In multivariate analysis, increased mortality was independently related to two variables: the absence of beraprost therapy and reduced cardiac output. Survival rates (as measured by Kaplan-Meier curves) at 1, 2, and 3 years were 96%, 86%, and 76%, respectively, in the beraprost group, compared with 77%, 47%, and 44%, respectively, in the conventional therapy group.

In a related study (reported in the same journal), researchers found that patients who had developed high cardiac output states after being treated with excessive doses of epoprostenol experienced a return to normal cardiac output when doses were reduced-without an accompanying exacerbation of PPH. In that study, 12 PPH patients treated with chronic prostacyclin therapy (for a mean of 39 months) developed increased cardiac output (mean, 10.1 L/min), and such side effects as jaw pain, diarrhea, flushing, rash, and foot pain. The patients' epoprostenol doses were reduced under hemodynamic guidance to achieve a cardiac index of 4 L/min/m2 or lower.

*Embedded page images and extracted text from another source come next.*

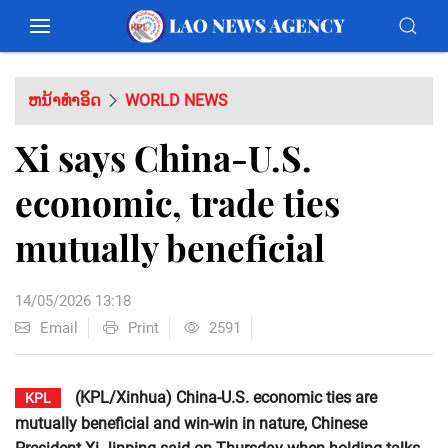
ຫນ້າທຳອິດ
WORLD NEWS
Xi says China-U.S.
economic, trade ties
mutually beneficial
14/05/2026 13:18
Email
Print
2591
(KPL/Xinhua) China-U.S. economic ties are
KPL
mutually beneficial and win-win in nature, Chinese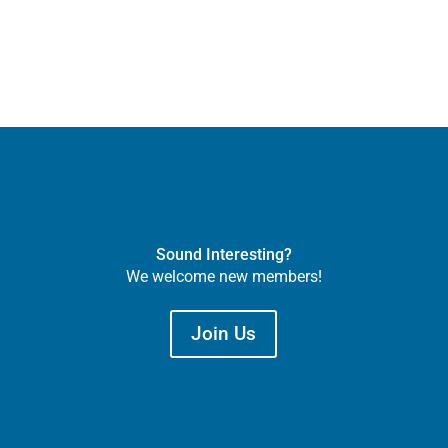
Sound Interesting?
We welcome new members!
Join Us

After the mean dose was reduced from 98 to 60 ng/kg/min, the mean cardiac output decreased to 7.4 L/min, and the mean pulmonary vascular resistance increased from 3.7 to 4.7 units. Rebound pulmonary hypertension was not found in any of the patients, and the mean pulmonary arterial pressure increased only slightly (from 45 to 46 mm Hg).

After an average follow-up of 13.6 months, two patients required no further changes in dose, three patients required further dose reductions on an outpatient basis, and six required minor dose increases. "In addition, every patient described an improvement in the side effects of flushing, bloating, and fatigue related to prostacyclin, with some noting a dramatic reduction in the severity in their leg pain, or severity of their rash," the researchers reported.

Nagaya N, Uematsu M, Okano Y, et al. Effect of orally active prostacyclin analogue on survival of outpatients with primary pulmonary hypertension. J Am Coll Cardiol. 1999;34:1188-1192.
Rich S, McLaughlin VV. The effects of chronic prostacyclin therapy on cardiac output and symptoms in primary pulmonary hypertension. J Am Coll Cardiol. 1999;34:1184-1187.